Excessive TLB flush ranges
Thomas Gleixner
tglx at linutronix.de
Tue May 16 12:03:59 PDT 2023
On Tue, May 16 2023 at 16:21, Thomas Gleixner wrote:
> On Tue, May 16 2023 at 18:05, Baoquan He wrote:
>> On 05/16/23 at 11:03am, Thomas Gleixner wrote:
>>> static bool __purge_vmap_area_lazy(unsigned long start, unsigned long end)
>>> {
>>> - unsigned long resched_threshold;
>>> + unsigned long resched_threshold, num_entries = 0, num_alias_entries = 0;
>>> + struct vmap_area alias_va = { .va_start = start, .va_end = end };
>>
>> Note that the start and end passed in are not only direct map which is
>> alias of va. It is the range which has done merging on direct map range
>> and all dirty range of vbq in _vm_unmap_aliases(). We may need to append
>> below draft code on your patch to at least flush the direct map range
>> separately.
>
> Indeed. Missed that one.
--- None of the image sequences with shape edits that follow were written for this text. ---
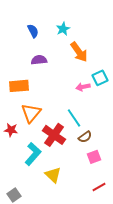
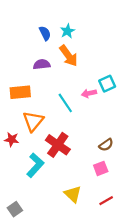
blue semicircle: (33, 31) -> (45, 33), moved
orange arrow: (79, 52) -> (69, 56), moved
cyan line: (74, 118) -> (65, 103), moved
brown semicircle: (85, 137) -> (106, 145), moved
yellow triangle: (53, 175) -> (73, 194), moved

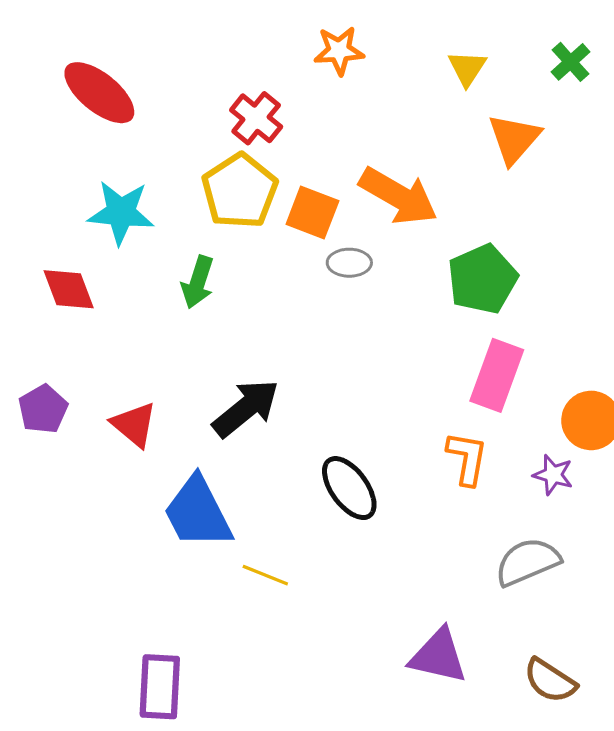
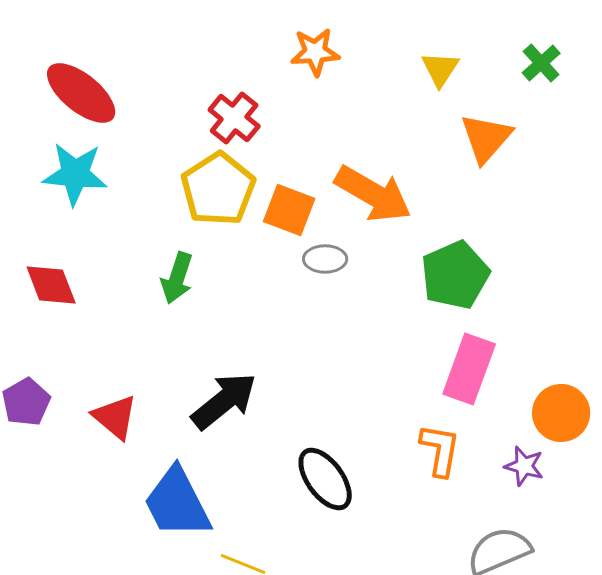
cyan star: (121, 213) -> (75, 174), moved

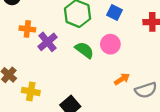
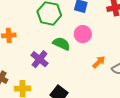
purple cross: (47, 42) -> (39, 59), moved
What a maze.
Staring more at this vbq handling in _vm_unmap_aliases():
It iterates over all possible CPUs and accounts a range when
if (vb->dirty && vb->dirty != VMAP_BBMAP_BITS)
so that it gets flushed, but it does not modify that data at all, so a
concurrent invocation on a different CPU will see the same ranges and
flush them too, right?
Now after this loop _vm_unmap_aliases() invokes
purge_fragmented_blocks_allcpus(), but this time under vmap_purge_lock.
purge_fragmented_blocks_allcpus() iterates over all possible CPUs once
again iterate the same per CPU queues in order to potentially free
blocks.
I'm probably missing something, but can't this be _one_ loop which
handles all of this under vmap_purge_lock?
Aside of that, if I read the code correctly then if there is an unmap
via vb_free() which does not cover the whole vmap block then vb->dirty
is set and every _vm_unmap_aliases() invocation flushes that dirty range
over and over until that vmap block is completely freed, no?